With Elasticsearch, you can leave search to the search engine and focus on the other parts, such as data transformation. The Elasticsearch-Hadoop project provides native integration with Hadoop so there is no gap for the user to bridge; we provide dedicated InputFormat and OutputFormat for vanilla Map/Reduce, Taps for reading and writing data in Cascading, and Storages for Pig and Hive so you can access Elasticsearch just as if the data were in HDFS.
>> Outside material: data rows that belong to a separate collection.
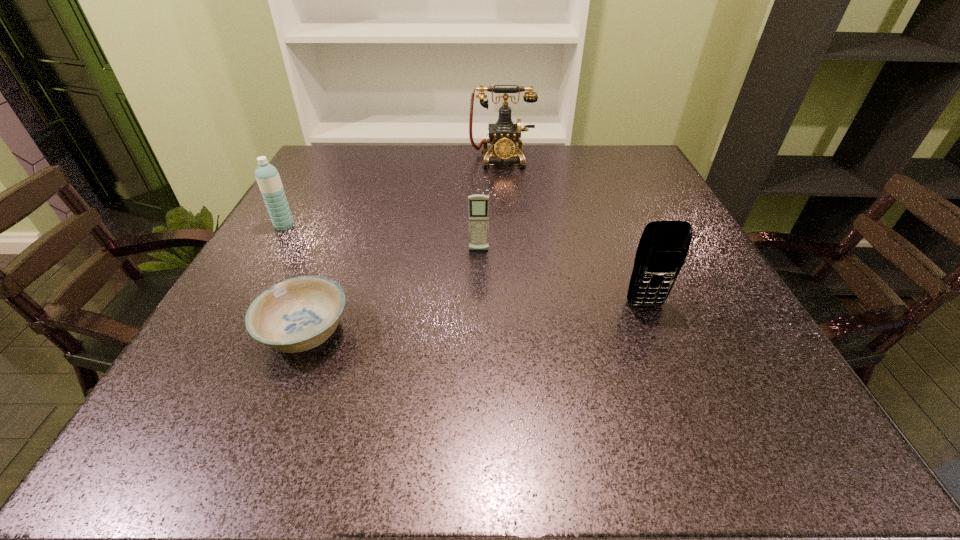 Where is `vacant space located 0.050m on the screen of the right cellular telephone`? The height and width of the screenshot is (540, 960). vacant space located 0.050m on the screen of the right cellular telephone is located at coordinates (657, 332).

Locate an element on the screen. This screenshot has height=540, width=960. vacant space located 0.080m on the back of the water bottle is located at coordinates click(x=299, y=202).

Locate an element on the screen. The width and height of the screenshot is (960, 540). vacant space located 0.240m on the front-facing side of the left cellular telephone is located at coordinates (478, 342).

This screenshot has height=540, width=960. What are the coordinates of `vacant space located on the right of the shortest object` in the screenshot? It's located at (582, 333).

Locate an element on the screen. object at the far edge is located at coordinates (504, 134).

Where is `water bottle at the left edge`? The height and width of the screenshot is (540, 960). water bottle at the left edge is located at coordinates (268, 178).

The width and height of the screenshot is (960, 540). Find the location of `bowl that is positioned at the left edge`. bowl that is positioned at the left edge is located at coordinates (300, 313).

Where is `object that is at the right edge`? This screenshot has height=540, width=960. object that is at the right edge is located at coordinates (663, 247).

You are a GUI agent. You are given a task and a screenshot of the screen. Output one action in this format:
    pyautogui.click(x=<x>, y=<y>)
    Task: Click on the vacant space at the far edge of the desktop
    Image resolution: width=960 pixels, height=540 pixels.
    Given the screenshot: What is the action you would take?
    pyautogui.click(x=382, y=170)

You are a GUI agent. You are given a task and a screenshot of the screen. Output one action in this format:
    pyautogui.click(x=<x>, y=<y>)
    Task: Click on the vacant region at the near edge of the desktop
    The width and height of the screenshot is (960, 540).
    Given the screenshot: What is the action you would take?
    pyautogui.click(x=272, y=449) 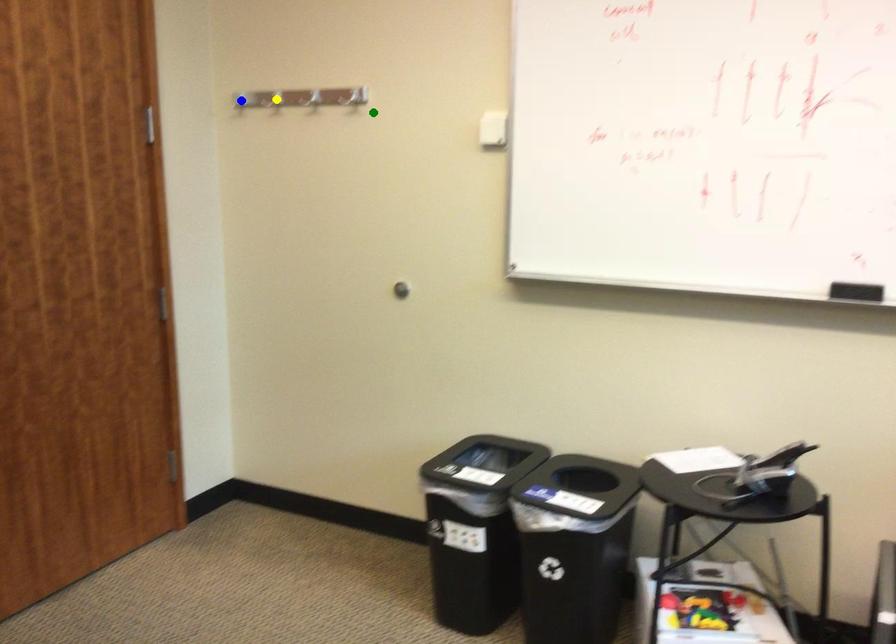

Usually, data stores integrated into Hadoop tend to become a bottleneck due to the number of requests generated by the tasks running in the cluster for each job. The distributed nature of the Map/Reduce model fits really well on top of Elasticsearch because we can correlate the number of Map/Reduce tasks with the number of Elasticsearch shards for a particular query. So every time a query is run, the system dynamically generates a number of Hadoop splits proportional to the number of shards available so that the jobs are run in parallel. Your Hadoop cluster can scale alongside Elasticsearch, and vice-versa.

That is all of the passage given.